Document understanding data
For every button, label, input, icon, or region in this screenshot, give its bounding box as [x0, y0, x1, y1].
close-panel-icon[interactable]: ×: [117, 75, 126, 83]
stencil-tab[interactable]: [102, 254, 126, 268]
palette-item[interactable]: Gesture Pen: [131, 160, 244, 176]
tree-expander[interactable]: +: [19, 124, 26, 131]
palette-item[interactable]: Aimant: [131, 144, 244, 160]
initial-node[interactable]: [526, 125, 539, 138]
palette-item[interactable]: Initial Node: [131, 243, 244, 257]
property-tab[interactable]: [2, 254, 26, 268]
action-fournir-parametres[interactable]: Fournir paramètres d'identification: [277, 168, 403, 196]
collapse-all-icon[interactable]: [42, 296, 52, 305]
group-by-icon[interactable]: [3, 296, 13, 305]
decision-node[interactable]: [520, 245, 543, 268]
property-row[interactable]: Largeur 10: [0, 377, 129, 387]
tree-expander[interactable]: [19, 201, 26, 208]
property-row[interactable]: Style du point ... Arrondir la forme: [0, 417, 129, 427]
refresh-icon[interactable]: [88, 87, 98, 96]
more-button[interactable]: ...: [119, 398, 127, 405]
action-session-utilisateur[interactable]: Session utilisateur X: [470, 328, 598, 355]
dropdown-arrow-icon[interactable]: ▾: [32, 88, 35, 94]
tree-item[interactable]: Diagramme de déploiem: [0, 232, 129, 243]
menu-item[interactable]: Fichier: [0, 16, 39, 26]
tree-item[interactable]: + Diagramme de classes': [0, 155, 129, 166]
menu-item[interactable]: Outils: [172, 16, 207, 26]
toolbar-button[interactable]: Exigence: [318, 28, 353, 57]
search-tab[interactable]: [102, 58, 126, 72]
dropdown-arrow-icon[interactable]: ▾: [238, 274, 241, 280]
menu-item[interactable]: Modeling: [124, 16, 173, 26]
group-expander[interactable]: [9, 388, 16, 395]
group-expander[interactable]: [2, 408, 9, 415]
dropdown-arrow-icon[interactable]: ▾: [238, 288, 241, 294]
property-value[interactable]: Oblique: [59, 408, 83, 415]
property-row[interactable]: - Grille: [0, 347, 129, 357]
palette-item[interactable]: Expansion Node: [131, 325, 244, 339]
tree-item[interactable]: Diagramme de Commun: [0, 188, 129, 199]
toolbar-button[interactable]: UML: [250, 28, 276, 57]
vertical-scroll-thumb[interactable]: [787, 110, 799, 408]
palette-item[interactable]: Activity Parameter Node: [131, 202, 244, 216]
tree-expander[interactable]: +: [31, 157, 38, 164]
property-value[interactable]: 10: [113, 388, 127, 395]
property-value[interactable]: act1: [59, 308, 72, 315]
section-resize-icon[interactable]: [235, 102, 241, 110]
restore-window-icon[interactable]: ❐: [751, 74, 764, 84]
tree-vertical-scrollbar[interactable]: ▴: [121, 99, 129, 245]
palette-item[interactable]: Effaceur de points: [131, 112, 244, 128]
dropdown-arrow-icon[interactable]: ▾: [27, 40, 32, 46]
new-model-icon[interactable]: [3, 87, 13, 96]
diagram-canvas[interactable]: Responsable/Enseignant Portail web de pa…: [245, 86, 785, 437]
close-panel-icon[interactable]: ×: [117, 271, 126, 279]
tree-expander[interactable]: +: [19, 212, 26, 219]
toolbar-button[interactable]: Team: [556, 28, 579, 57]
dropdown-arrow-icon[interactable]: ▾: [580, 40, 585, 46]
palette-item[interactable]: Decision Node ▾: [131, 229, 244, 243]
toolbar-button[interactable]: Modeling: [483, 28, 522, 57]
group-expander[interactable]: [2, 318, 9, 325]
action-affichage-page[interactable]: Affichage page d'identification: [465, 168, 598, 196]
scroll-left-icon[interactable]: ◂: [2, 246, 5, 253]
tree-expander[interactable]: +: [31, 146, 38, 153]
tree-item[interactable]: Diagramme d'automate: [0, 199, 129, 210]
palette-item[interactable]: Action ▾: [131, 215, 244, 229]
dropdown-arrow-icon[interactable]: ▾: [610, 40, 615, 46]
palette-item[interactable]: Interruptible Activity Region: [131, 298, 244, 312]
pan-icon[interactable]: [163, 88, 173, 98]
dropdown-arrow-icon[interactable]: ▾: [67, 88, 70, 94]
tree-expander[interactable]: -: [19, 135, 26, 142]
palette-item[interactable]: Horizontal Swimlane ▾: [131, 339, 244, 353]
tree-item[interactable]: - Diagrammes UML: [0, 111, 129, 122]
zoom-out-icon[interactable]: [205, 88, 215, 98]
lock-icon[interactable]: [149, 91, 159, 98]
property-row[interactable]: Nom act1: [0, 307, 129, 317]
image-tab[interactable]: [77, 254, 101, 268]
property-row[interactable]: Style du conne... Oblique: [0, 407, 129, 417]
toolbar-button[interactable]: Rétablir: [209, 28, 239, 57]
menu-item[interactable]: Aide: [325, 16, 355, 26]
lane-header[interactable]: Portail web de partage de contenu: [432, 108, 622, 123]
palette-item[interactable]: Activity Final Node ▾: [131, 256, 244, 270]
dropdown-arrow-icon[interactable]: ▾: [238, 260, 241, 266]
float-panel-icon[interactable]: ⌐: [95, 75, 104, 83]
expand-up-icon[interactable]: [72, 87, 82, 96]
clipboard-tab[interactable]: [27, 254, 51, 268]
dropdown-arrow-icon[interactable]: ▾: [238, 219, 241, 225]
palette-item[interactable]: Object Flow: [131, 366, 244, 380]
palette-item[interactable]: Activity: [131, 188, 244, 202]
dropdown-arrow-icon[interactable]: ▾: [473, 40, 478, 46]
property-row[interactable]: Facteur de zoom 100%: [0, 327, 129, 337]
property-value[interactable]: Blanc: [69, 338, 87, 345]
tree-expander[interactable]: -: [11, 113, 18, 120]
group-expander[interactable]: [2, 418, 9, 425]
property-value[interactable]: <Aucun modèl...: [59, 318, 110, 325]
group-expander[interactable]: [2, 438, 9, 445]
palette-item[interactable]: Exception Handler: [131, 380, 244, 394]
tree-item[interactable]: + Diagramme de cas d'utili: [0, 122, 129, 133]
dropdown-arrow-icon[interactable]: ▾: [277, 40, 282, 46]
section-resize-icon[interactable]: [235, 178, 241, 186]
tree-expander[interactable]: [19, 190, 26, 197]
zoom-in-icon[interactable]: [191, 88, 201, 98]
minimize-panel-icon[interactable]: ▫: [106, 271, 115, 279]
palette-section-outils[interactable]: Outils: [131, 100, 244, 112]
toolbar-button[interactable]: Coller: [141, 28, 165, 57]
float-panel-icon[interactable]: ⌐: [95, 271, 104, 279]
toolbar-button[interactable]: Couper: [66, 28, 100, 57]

## WHAT THIS TASK INVOLVES
All lines above that contain the word "group" are to be copied.

## SOLUTION TO THIS EXERCISE
group-by-icon[interactable]: [3, 296, 13, 305]
group-expander[interactable]: [9, 388, 16, 395]
group-expander[interactable]: [2, 408, 9, 415]
group-expander[interactable]: [2, 318, 9, 325]
group-expander[interactable]: [2, 418, 9, 425]
group-expander[interactable]: [2, 438, 9, 445]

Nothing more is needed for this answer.